A Bayesian network is a representation of a joint probability distribution of a set of random variables with a possible mutual causal relationship. The network consists of nodes representing the random variables, edges between pairs of nodes representing the causal relationship of these nodes, and a conditional probability distribution in each of the nodes.
The Pearson’s correlation coefficient measures the statistical relationship between two variables. A correlation coefficient that is closer to 1 means that there’s a positive correlation between two variables (X increases as Y increases), while a correlation coefficient closer to -1 suggests a negative correlation (X increases as Y decreases).

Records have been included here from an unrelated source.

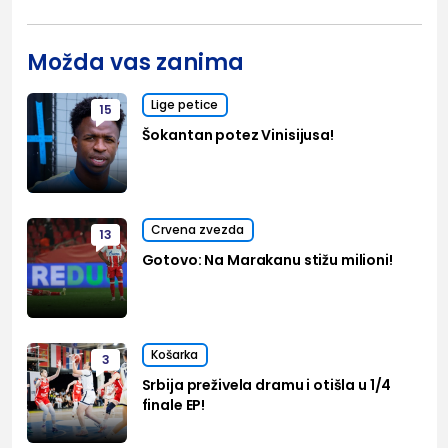
Možda vas zanima
Lige petice
15
Šokantan potez Vinisijusa!
Crvena zvezda
13
Gotovo: Na Marakanu stižu milioni!
Košarka
3
Srbija preživela dramu i otišla u 1/4
finale EP!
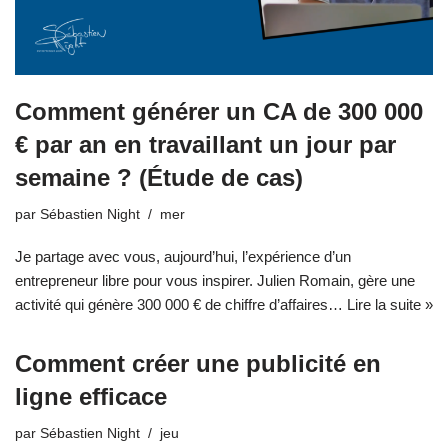
Comment générer un CA de 300 000
€ par an en travaillant un jour par
semaine ? (Étude de cas)
par
Sébastien Night
mer
Je partage avec vous, aujourd’hui, l’expérience d’un
entrepreneur libre pour vous inspirer. Julien Romain, gère une
activité qui génère 300 000 € de chiffre d’affaires…
Lire la suite »
Comment créer une publicité en
ligne efficace
par
Sébastien Night
jeu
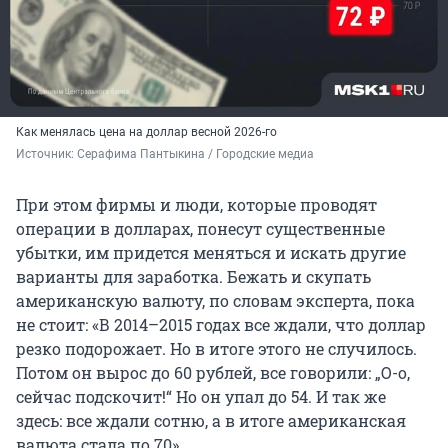
Как менялась цена на доллар весной 2026-го
Источник: 
Серафима Пантыкина / Городские медиа
При этом фирмы и люди, которые проводят
операции в долларах, понесут существенные
убытки, им придется меняться и искать другие
варианты для заработка. Бежать и скупать
американскую валюту, по словам эксперта, пока
не стоит: «В 2014–2015 годах все ждали, что доллар
резко подорожает. Но в итоге этого не случилось.
Потом он вырос до 60 рублей, все говорили: „О-о,
сейчас подскочит!“ Но он упал до 54. И так же
здесь: все ждали сотню, а в итоге американская
валюта стала по 70».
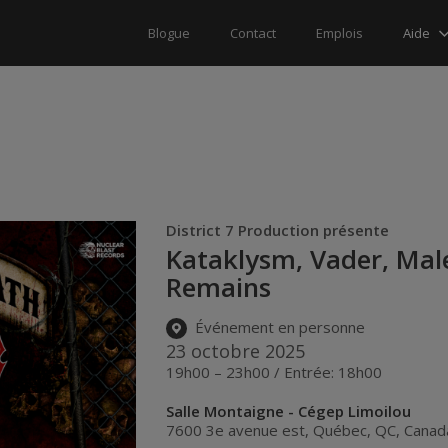
Aide
Blogue
Contact
Emplois
District 7 Production présente
Kataklysm, Vader, Male
Remains
Événement en personne
23 octobre 2025
19h00 – 23h00 / Entrée: 18h00
Salle Montaigne - Cégep Limoilou
7600 3e avenue est
,
Québec
,
QC
,
Canad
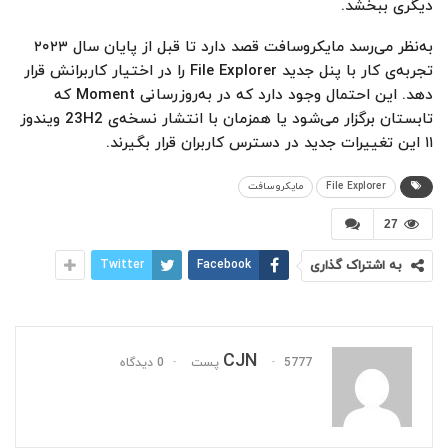
دیگری ببخشد.
به‌نظر می‌‌رسد مایکروسافت قصد دارد تا قبل از پایان سال ۲۰۲۳
تجربه‌ی کار با پنل جدید File Explorer را در اختیار کاربرانش قرار
دهد. این احتمال وجود دارد که در به‌روزرسانی Moment که
تابستان برگزار می‌شود یا همزمان با انتشار نسخه‌ی 23H2 ویندوز
۱۱ این تغییرات جدید در دسترس کاربران قرار بگیرند.
File Explorer
مایکروسافت
27
به اشتراک گذاری
Facebook
Twitter
CJN
5777 پست
0 دیدگاه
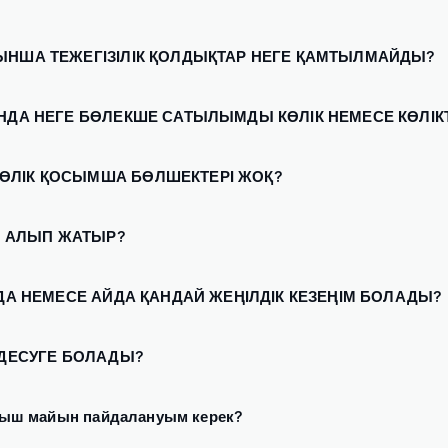
ЫНША ТЕЖЕГІЗІЛІК ҚОЛДЫҚТАР НЕГЕ ҚАМТЫЛМАЙДЫ?
НДА НЕГЕ БӨЛЕКШЕ САТЫЛЫМДЫ КӨЛІК НЕМЕСЕ КӨЛІКТІ 
ӨЛІК ҚОСЫМША БӨЛШЕКТЕРІ ЖОҚ?
МА АЛЫП ЖАТЫР?
ЯДА НЕМЕСЕ АЙДА ҚАНДАЙ ЖЕҢІЛДІК КЕЗЕҢІМ БОЛАДЫ?
ЗДЕСУГЕ БОЛАДЫ?
ыш майын пайдалануым керек?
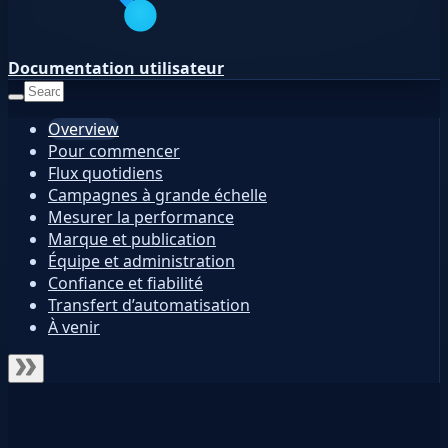
Documentation utilisateur
Overview
Pour commencer
Flux quotidiens
Campagnes à grande échelle
Mesurer la performance
Marque et publication
Équipe et administration
Confiance et fiabilité
Transfert d’automatisation
À venir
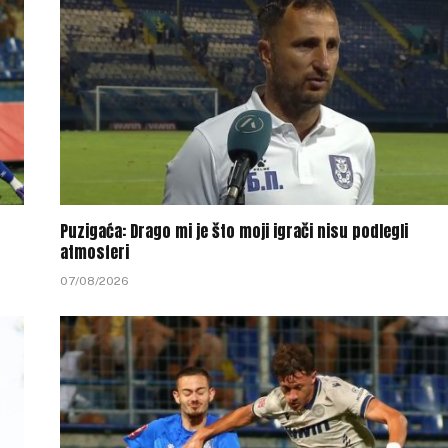
Puzigaća: Drago mi je što moji igrači nisu podlegli
atmosferi
07/08/2026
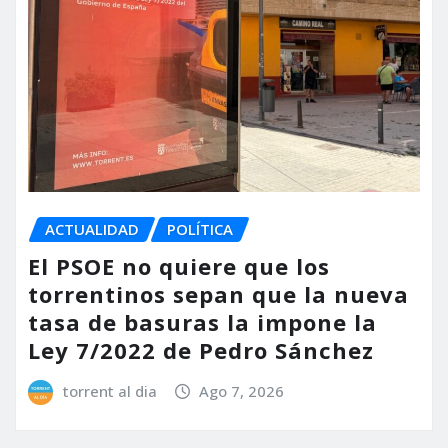
ACTUALIDAD
POLÍTICA
El PSOE no quiere que los
torrentinos sepan que la nueva
tasa de basuras la impone la
Ley 7/2022 de Pedro Sánchez
torrent al dia
Ago 7, 2026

As the correlation coefficient approaches 0, the weaker the correlation between the measured variables gets.

In this scenario, A full Bayesian network will be more performant than a Naive Bayesian since there are varying dependencies between each variable (0.1 – 0.97).
The performance of a Naive Bayesian model heavily relies on how strongly independent the predictors are. Since there are some highly correlated predictors in the dataset, a Full Bayesian network is more suitable.